[Opening Listed records section]

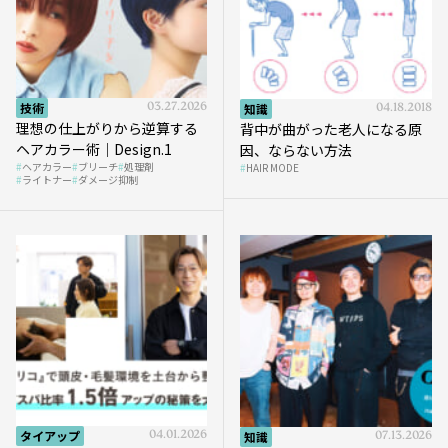
技術
03.27.2026
知識
04.18.2018
理想の仕上がりから逆算する
背中が曲がった老人になる原
ヘアカラー術｜Design.1
因、ならない方法
ヘアカラー
ブリーチ
処理剤
HAIR MODE
ライトナー
ダメージ抑制
タイアップ
04.01.2026
知識
07.13.2026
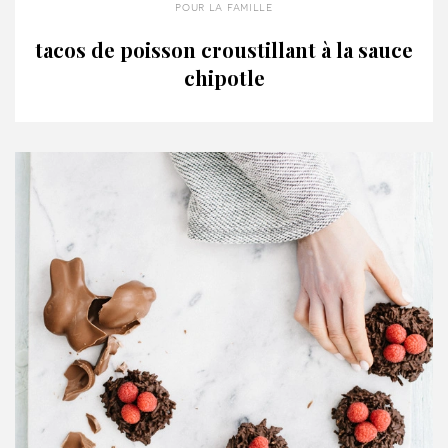
pour la famille
tacos de poisson croustillant à la sauce
chipotle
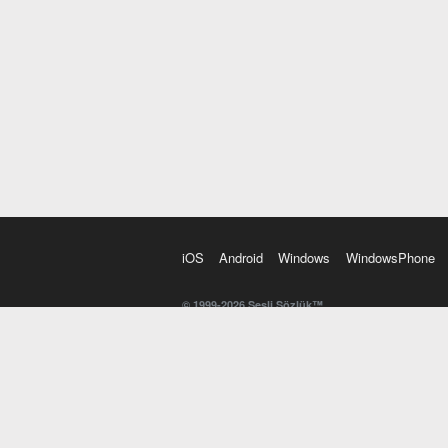
iOS
Android
Windows
WindowsPhone
© 1999-2026 Sesli Sözlük™
20 dilde online sözlük. 20 milyondan fazla sözcük ve anl
kelimesi. Yazım Türkçeleştirici ile hatalı Türkçe metinl
İngilizce kelime haznenizi arttıracak kelime oyunları. 
seslendirilişini otomatik dinlemek için ayarlardan isteğin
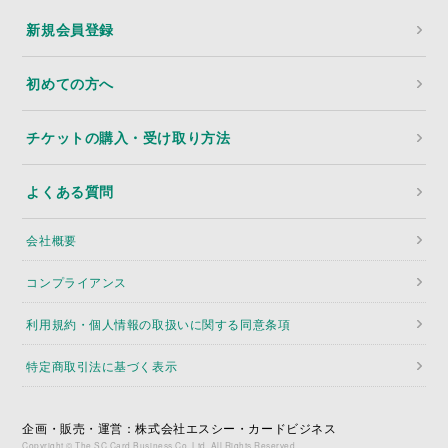
新規会員登録
初めての方へ
チケットの購入・受け取り方法
よくある質問
会社概要
コンプライアンス
利用規約・個人情報の取扱いに関する同意条項
特定商取引法に基づく表示
企画・販売・運営：株式会社エスシー・カードビジネス
Copyright © The SC Card Business Co.,Ltd. All Rights Reserved.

[Closing Listed records section]

When you reproduce the entries above, keep every word exactly and leave out each picture.

Finished exercise →
技術
03.27.2026
知識
04.18.2018
理想の仕上がりから逆算する
背中が曲がった老人になる原
ヘアカラー術｜Design.1
因、ならない方法
ヘアカラー
ブリーチ
処理剤
HAIR MODE
ライトナー
ダメージ抑制
タイアップ
04.01.2026
知識
07.13.2026
pour la famille
tacos de poisson croustillant à la sauce
chipotle
iOS
Android
Windows
WindowsPhone
© 1999-2026 Sesli Sözlük™
20 dilde online sözlük. 20 milyondan fazla sözcük ve anl
kelimesi. Yazım Türkçeleştirici ile hatalı Türkçe metinl
İngilizce kelime haznenizi arttıracak kelime oyunları. 
seslendirilişini otomatik dinlemek için ayarlardan isteğin
新規会員登録
初めての方へ
チケットの購入・受け取り方法
よくある質問
会社概要
コンプライアンス
利用規約・個人情報の取扱いに関する同意条項
特定商取引法に基づく表示
企画・販売・運営：株式会社エスシー・カードビジネス
Copyright © The SC Card Business Co.,Ltd. All Rights Reserved.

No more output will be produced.